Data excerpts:
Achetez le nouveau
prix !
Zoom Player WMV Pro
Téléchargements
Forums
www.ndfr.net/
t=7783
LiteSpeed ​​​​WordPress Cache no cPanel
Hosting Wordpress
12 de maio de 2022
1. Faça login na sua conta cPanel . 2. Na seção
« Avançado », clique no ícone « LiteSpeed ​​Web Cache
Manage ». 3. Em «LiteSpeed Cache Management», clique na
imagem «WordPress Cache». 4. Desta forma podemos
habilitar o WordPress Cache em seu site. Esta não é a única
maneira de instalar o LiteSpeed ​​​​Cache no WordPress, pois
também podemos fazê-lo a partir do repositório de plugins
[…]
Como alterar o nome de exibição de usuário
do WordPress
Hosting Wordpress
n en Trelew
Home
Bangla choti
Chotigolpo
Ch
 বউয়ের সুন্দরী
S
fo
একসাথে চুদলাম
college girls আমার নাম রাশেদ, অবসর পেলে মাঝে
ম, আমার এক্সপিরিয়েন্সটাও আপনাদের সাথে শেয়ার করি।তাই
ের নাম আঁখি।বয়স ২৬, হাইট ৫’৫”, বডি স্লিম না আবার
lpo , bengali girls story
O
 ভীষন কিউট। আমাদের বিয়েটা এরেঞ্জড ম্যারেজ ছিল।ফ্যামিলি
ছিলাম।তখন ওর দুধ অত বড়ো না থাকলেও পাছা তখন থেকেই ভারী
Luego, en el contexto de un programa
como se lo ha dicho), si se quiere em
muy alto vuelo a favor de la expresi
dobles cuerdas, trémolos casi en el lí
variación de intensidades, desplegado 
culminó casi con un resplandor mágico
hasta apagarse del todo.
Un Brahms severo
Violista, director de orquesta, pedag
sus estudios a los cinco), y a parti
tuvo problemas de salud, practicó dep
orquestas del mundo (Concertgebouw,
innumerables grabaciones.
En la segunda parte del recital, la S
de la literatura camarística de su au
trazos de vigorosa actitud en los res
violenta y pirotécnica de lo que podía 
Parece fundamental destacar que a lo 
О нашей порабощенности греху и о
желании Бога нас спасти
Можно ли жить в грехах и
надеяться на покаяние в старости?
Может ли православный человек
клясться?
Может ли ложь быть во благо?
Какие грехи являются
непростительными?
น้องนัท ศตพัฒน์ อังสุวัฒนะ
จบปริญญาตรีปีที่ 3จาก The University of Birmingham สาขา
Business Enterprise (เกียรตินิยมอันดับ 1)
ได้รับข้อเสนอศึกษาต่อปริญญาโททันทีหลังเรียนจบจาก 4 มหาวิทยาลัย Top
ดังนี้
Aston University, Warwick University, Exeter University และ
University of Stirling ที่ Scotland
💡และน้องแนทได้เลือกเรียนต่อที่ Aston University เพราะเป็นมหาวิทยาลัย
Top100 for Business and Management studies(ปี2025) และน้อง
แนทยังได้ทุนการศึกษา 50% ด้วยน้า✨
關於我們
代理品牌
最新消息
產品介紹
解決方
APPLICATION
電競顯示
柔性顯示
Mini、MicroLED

■ WHAT THE TASK REQUIRES: Reproduce each line of the records in which the word "Может" appears.

■ FINISHED EXERCISE:
Может ли православный человек
Может ли ложь быть во благо?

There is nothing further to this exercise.